Instructions for the task:
Check each line of the data below for the string "Samsung", then report how many lines have it and nothing else.

Given entries:
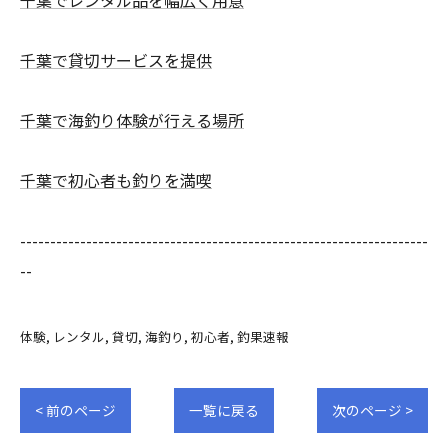
千葉でレンタル品を幅広く用意
千葉で貸切サービスを提供
千葉で海釣り体験が行える場所
千葉で初心者も釣りを満喫
--------------------------------------------------------------------
--
体験
レンタル
貸切
海釣り
初心者
釣果速報
< 前のページ
一覧に戻る
次のページ >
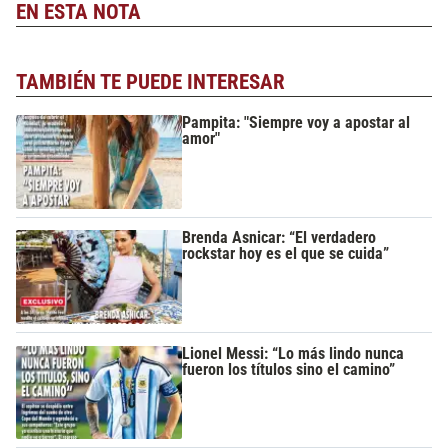
EN ESTA NOTA
TAMBIÉN TE PUEDE INTERESAR
Pampita: "Siempre voy a apostar al
amor"
Brenda Asnicar: “El verdadero
rockstar hoy es el que se cuida”
Lionel Messi: “Lo más lindo nunca
fueron los títulos sino el camino”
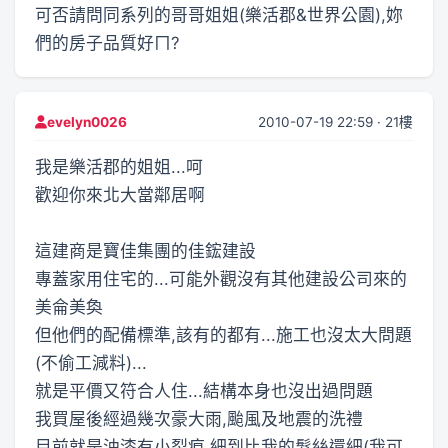
可否請問同系列的哥哥姐姐(樂活郡&世界公園),妳
們的房子品質好ㄇ?
2010-07-19 22:59 · 21樓
evelyn0026
我是樂活郡的姐姐...呵
歡迎你來北大當鄰居啊
這建商是寶佳集團的佳鋐建設
專蓋家用住宅的...可能外觀沒有其他建設公司來的
美侖美奐
但他們的配備標準,該有的都有...施工也沒太大問題
(不偷工減料)...
就是平價又符合人住...結構本身也沒出過問題
我買屋後經過幾次豪大雨,颱風及地震的洗禮
目前就是油漆有小裂痕,細到比我的髮絲還細(我可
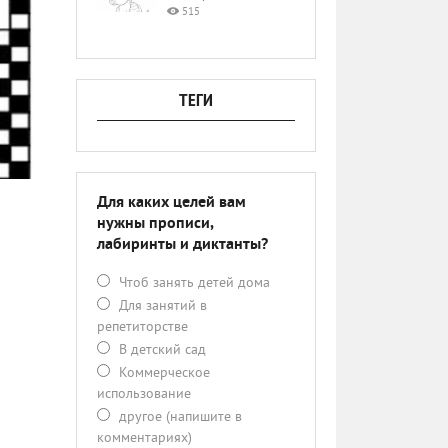
515
ТЕГИ
Для каких целей вам
нужны прописи,
лабиринты и диктанты?
Чтоб занять детей дома
Для занятий в
репетиторстве
В детский сад
Коммерческое
использование
другое (напишите в
комментариях)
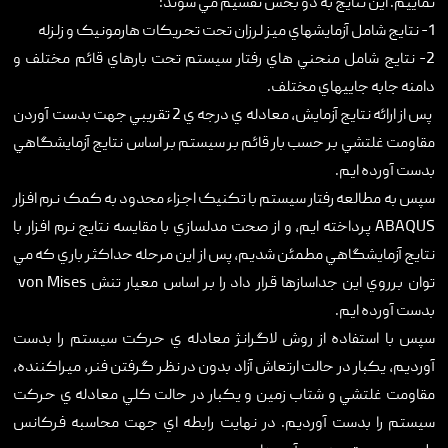
نماييم. اين نتايج به دو بخش تقسيم مي شوند:
1- نتايج شامل آزمايشهاي ميز لرزان تحت تحريکات هارمونيک و زلزله
2- نتايج شامل منحني هاي رفتار سيستم تحت بارهاي قائم مختلف و
دامنه جابه جايیهاي مختلف.
پس از ارائه نتايج آزمايش، معادله ي درجه ي 2 تقريبي جهت بدست آوردن
مقاومت غلتشي بر حسب بار قائم بر سيستم بر اساس نتايج آزمايشگاهي
بدست آورده ايم.
سپس به مطالعه رفتار سيستم با تکنيک اجزاء محدود به کمک نرم افزار
ABAQUS پرداخته ايم، و از صحت مدلسازي با مقايسه نتايج نرم افزار با
نتايج آزمايشگاهي مطمئن شديم، پس از اين مرحله حداکثر باري که مي
توان برروي اين جداسازها قرار داد را بر اساس معيار تنش von Mises
بدست آورده ايم.
سپس با استفاده از روش لاگرانژ معادله ي حرکت سيستم را بدست
آورديم، يکبار در حالت ارتعاش آزاد بدون در نظر گرفتن فنر، ميراکننده،
مقاومت غلتشي و شتاب زمين و يکبار در حالت کلي معادله ي حرکت
سيستم را بدست آورديم. در نهايت رابطه اي جهت محاسبه فرکانس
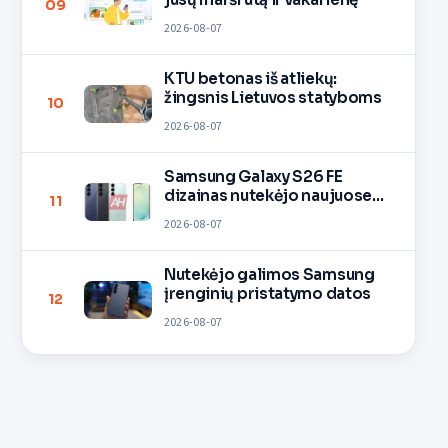
09
2026-08-07
KTU betonas iš atliekų:
žingsnis Lietuvos statyboms
10
2026-08-07
Samsung Galaxy S26 FE
dizainas nutekėjo naujuose
11
vaizduose
2026-08-07
Nutekėjo galimos Samsung
įrenginių pristatymo datos
12
2026-08-07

Solution for this exercise:
2